In [12]:
import spacy
from sklearn.metrics import confusion_matrix, accuracy_score,f1_score, precision_score, recall_score, classification_report
import os
from tqdm import tqdm

In [13]:
import json

class ParlamentaryCorpus():

    def __init__(self, path): # Takes input normalized_token_file
        self.path = path
        self.sentence_dict = {}

    def load_data(self, lower=False):
        sentence_dict = self.sentence_dict
        with open(self.path) as infile:
            with open(self.path, encoding="UTF-8") as infile:
                json_input = json.load(infile)

        if lower == False:
            for chaos in json_input["sentences"]:
                token_list = []
                for token in chaos["tokens"]:
                    if token["special_status"] != None:
                        continue
                    else:
                        if " " in token["token_text"]:
                            token_list.extend(token["token_text"].split())
                        else:
                            token_list.append(token["token_text"])
                    sentence_dict[chaos["sentence_id"]] = token_list
        else:
            for chaos in json_input["sentences"]:
                token_list = []
                for token in chaos["tokens"]:
                    if token["special_status"] != None:
                        continue
                    else:
                        if " " in token["token_text"]:
                            token_list.extend(token["token_text"].lower().split())
                        else:
                            token_list.append(token["token_text"].lower())
                    sentence_dict[chaos["sentence_id"]] = token_list
                    
        return sentence_dict

In [14]:
def load_parl_corpus(rootdir_parl_corpus, lower=False):
    corpora_normal_cap, corpora_lower, paths = [], [], []
    
    for subdir, dirs, files in os.walk(rootdir_parl_corpus):
        for file in files:
            if "normalized_token_data.json" in file:
                path = (os.path.join(subdir, file))
                paths.append(path)

    for corpus, path in enumerate(paths):
        corpus = ParlamentaryCorpus(path)
        corpus = corpus.load_data()
        corpora_normal_cap.append(corpus)
        for k, v in corpus.items():
            if v == []:
                print(k)
                print(path)

    if lower==True:
        for corpus, path in enumerate(paths):
            corpus = ParlamentaryCorpus(path)
            corpus = corpus.load_data(lower=True)
            corpora_lower.append(corpus)


    return corpora_normal_cap, corpora_lower

In [15]:
""" Parliamentary corpus data loading stuff"""
nlp = spacy.load("nb_core_news_lg")
rootdir=r"C:\Users\Aarne\Desktop\Ferdig_code_folder\parl_corpus_full"
corpora_normal_cap, corpora_lower = load_parl_corpus(rootdir, lower=True)

In [16]:
# implementing bindestrek fix

pred_sentences = []
for diction in tqdm(corpora_lower):
    for k, sentence in diction.items():
        doc = nlp(" ".join(sentence))
        pred_sent = []
        for token in doc:
            ## Checking if "-" (bindestrek) in token.
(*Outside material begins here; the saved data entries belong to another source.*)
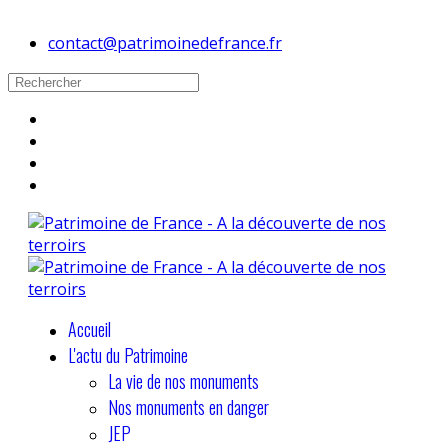
contact@patrimoinedefrance.fr
Accueil
L'actu du Patrimoine
La vie de nos monuments
Nos monuments en danger
JEP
Such as in "Sør-Trøndelag"
            if token.ent_type_ != "": 
                if "-" in token.text:
                    s = []
                    for i, c in enumerate(token.text):
                        if i == 0:
                            s.append(c.capitalize())
                        elif c == "-":
                            s.append("-")
                        elif token.text[i-1] == "-":
                            s.append(c.capitalize())
                        else:
                            s.append(c)
                    pred_sent.append("".join(s))
                    continue
                    
                pred_sent.append(token.text.capitalize())
            else:
                pred_sent.append(token.text)
        pred_sentences.append(" ".join(pred_sent))
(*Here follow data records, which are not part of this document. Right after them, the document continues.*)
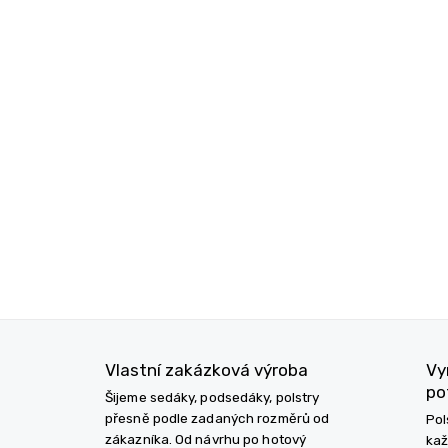
Vlastní zakázková výroba
Vy
po
Šijeme sedáky, podsedáky, polstry
přesně podle zadaných rozměrů od
Pol
zákazníka. Od návrhu po hotový
kaž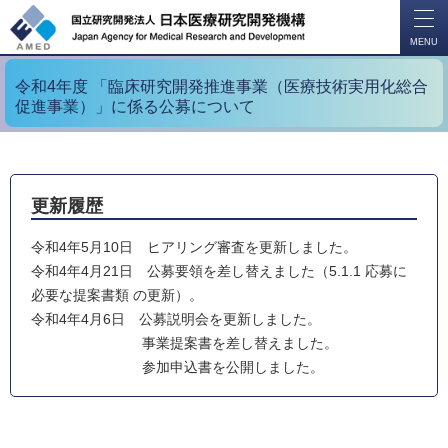
開
く
MENU
令和4年度 「臨床研究開発推進事業（医療技術実用化総合
促進事業）」に係る公募について
更新履歴
令和4年5月10日 ヒアリング審査を更新しました。
令和4年4月21日 公募要領を差し替えました（5.1.1 応募に
必要な提案書類 の更新）。
令和4年4月6日 公募説明会を更新しました。
事業提案書を差し替えました。
参加申込書を公開しました。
100%|██████████| 39/39 [03:20<00:00,  5.13s/it]


In [17]:
pred_annotations = []
for sentence in pred_sentences:
    annoation = []
    for token in sentence.split():
        if token[0].isupper(): # Checks if token has captial letter
            annoation.append(1)
            
        else:
            annoation.append(0) # Adds 0 if token has lower 
    pred_annotations.append((annoation))
            

In [18]:
gold_annotations = []
docs = []
for diction in tqdm(corpora_normal_cap):
    for k, word in diction.items():
        doc = nlp(" ".join(word))
        docs.append(doc)
        annoation = []
        for token in doc: 
            if token.text[0].isupper() == True: # Checks if token has captial letter
                annoation.append(1)
                
            else:
                annoation.append(0) # Adds 0 if token has lower 
        gold_annotations.append((annoation))
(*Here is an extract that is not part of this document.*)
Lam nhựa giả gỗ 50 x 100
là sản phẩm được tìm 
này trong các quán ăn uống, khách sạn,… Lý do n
100%|██████████| 39/39 [03:19<00:00,  5.13s/it]


In [19]:
pred_sentences = []
for diction in corpora_lower[:1]:
    for k, sentence in diction.items():
        doc = nlp(" ".join(sentence))
        pred_sent = []
        for token in doc:
            ## Checking if "-" (bindestrek) in token. Such as in "Sør-Trøndelag"
            if token.ent_type_ != "": 
                if "-" in token.text:
                    s = []
                    for i, c in enumerate(token.text):
                        if i == 0:
                            s.append(c.capitalize())
                        elif c == "-":
                            s.append("-")
                        elif token.text[i-1] == "-":
                            s.append(c.capitalize())
                        else:
                            s.append(c)
                    pred_sent.append("".join(s))
                    continue
                    
                pred_sent.append(token.text.capitalize())
            else:
                pred_sent.append(token.text)
        pred_sentences.append(" ".join(pred_sent))

In [20]:
y_pred = [item for sublist  in pred_annotations for item in sublist]
y_true = [item for sublist  in gold_annotations for item in sublist]

In [None]:
print(confusion_matrix(y_true, y_pred))
print(classification_report(y_true, y_pred, digits=4))